After a few hours of driving we went to Nairobi city centre. The street lights are very rare here, so chaos on the road is crazy, but surprisingly we didn't see any accidents...it's a self-organising traffic system. Some parts of the city are quite nice. Supermarkets are modern and people are always friendly. One cool thing we found at the supermarket were the baobab seeds
After that we headed to the Nairobi National Museum. It looks very beautiful and modern and I would love to visit it, but it's closed until next month for re-construction. So, we only went to the Snake Park which is located right next to the museum.

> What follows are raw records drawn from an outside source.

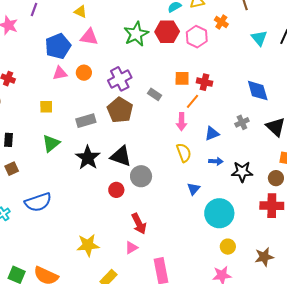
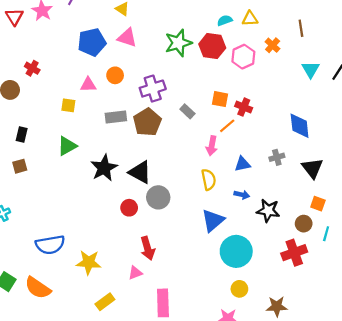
pink triangle: (60, 73) -> (88, 85), moved
gray rectangle: (86, 121) -> (116, 117), moved
blue triangle: (194, 189) -> (213, 220), size x1.6
blue semicircle: (38, 202) -> (50, 245), moved
red cross: (272, 206) -> (294, 253), turned -30

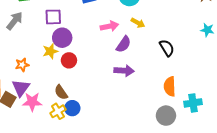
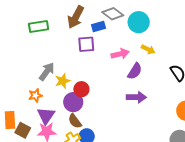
purple square: (53, 17) -> (86, 44), moved
gray arrow: (15, 21) -> (47, 72), moved
purple circle: (62, 38) -> (73, 102), moved
purple triangle: (21, 88) -> (46, 116), moved

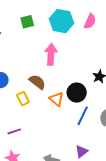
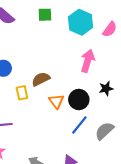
pink arrow: (51, 54) -> (88, 61), moved
brown semicircle: (37, 82) -> (41, 79), turned -78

It has a collection of East African snakes, so for us it was a nice learning experience about the area, considering we have 5 days of camping ahead! Thank God all the cobras and mambas were behind the glass (but I was still speechlessly scared), all crocs were in huge cages, but there were a few trees where real snakes were hiding (we counted 5!)...and under one of them was a friendly reminder: "Trespassers will be poisoned!"
When we arrived to the hotel, a pleasant surprise awaited us. A local band was playing beautiful music and singing in Swahili by the pool. What a perfect end to a day! Alive and well we are heading to Tanzania tomorrow. Asante!